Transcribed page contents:
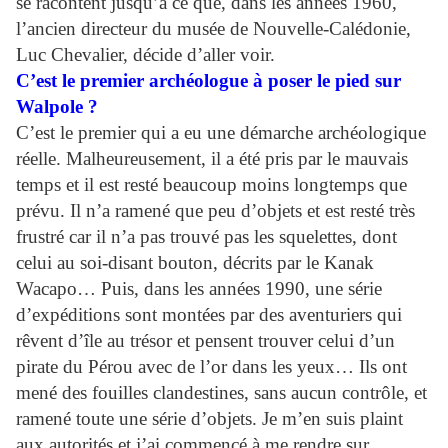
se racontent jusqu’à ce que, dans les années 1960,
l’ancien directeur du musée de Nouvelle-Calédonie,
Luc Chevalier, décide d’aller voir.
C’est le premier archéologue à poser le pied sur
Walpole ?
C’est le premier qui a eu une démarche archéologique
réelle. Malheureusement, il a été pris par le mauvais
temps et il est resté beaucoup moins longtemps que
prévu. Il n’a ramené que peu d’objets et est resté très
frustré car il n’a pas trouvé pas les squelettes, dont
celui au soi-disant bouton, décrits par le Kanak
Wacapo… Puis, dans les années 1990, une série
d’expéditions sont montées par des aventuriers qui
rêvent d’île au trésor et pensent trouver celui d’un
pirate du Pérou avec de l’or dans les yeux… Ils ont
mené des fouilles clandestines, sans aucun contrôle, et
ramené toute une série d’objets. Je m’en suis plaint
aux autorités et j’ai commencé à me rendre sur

* * *

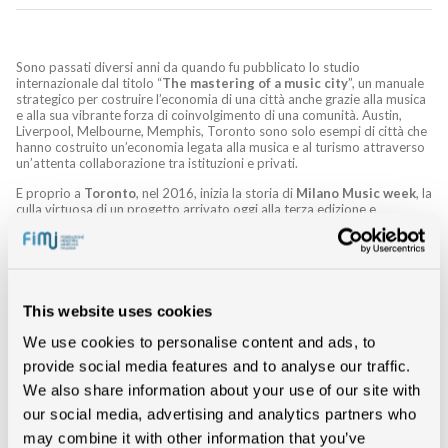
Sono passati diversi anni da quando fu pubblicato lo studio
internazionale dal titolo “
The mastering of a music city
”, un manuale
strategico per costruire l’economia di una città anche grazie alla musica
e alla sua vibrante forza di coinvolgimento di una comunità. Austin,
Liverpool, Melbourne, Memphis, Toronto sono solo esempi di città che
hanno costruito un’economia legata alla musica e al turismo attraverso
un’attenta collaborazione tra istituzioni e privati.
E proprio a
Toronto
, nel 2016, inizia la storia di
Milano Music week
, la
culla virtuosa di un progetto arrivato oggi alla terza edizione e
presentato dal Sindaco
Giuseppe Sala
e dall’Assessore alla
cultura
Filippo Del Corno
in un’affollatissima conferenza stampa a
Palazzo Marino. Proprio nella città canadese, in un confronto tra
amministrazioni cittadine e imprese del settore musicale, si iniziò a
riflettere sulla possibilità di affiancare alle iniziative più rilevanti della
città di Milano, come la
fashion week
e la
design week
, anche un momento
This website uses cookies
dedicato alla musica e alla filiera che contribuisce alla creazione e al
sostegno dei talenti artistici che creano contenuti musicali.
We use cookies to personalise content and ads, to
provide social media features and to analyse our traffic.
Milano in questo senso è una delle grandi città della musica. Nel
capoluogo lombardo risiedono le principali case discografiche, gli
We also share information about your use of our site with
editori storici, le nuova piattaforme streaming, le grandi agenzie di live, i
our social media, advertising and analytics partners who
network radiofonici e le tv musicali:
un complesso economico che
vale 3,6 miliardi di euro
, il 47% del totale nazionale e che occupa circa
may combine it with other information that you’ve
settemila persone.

TASK:
In the data above, which lines lie between the line with "Luc Chevalier, décide d’aller voir." and the line with "aux autorités et", inclusive? Print those lines exactly and nothing else.

RESPONSE TO THE EXERCISE:
Luc Chevalier, décide d’aller voir.
C’est le premier archéologue à poser le pied sur
Walpole ?
C’est le premier qui a eu une démarche archéologique
réelle. Malheureusement, il a été pris par le mauvais
temps et il est resté beaucoup moins longtemps que
prévu. Il n’a ramené que peu d’objets et est resté très
frustré car il n’a pas trouvé pas les squelettes, dont
celui au soi-disant bouton, décrits par le Kanak
Wacapo… Puis, dans les années 1990, une série
d’expéditions sont montées par des aventuriers qui
rêvent d’île au trésor et pensent trouver celui d’un
pirate du Pérou avec de l’or dans les yeux… Ils ont
mené des fouilles clandestines, sans aucun contrôle, et
ramené toute une série d’objets. Je m’en suis plaint
aux autorités et j’ai commencé à me rendre sur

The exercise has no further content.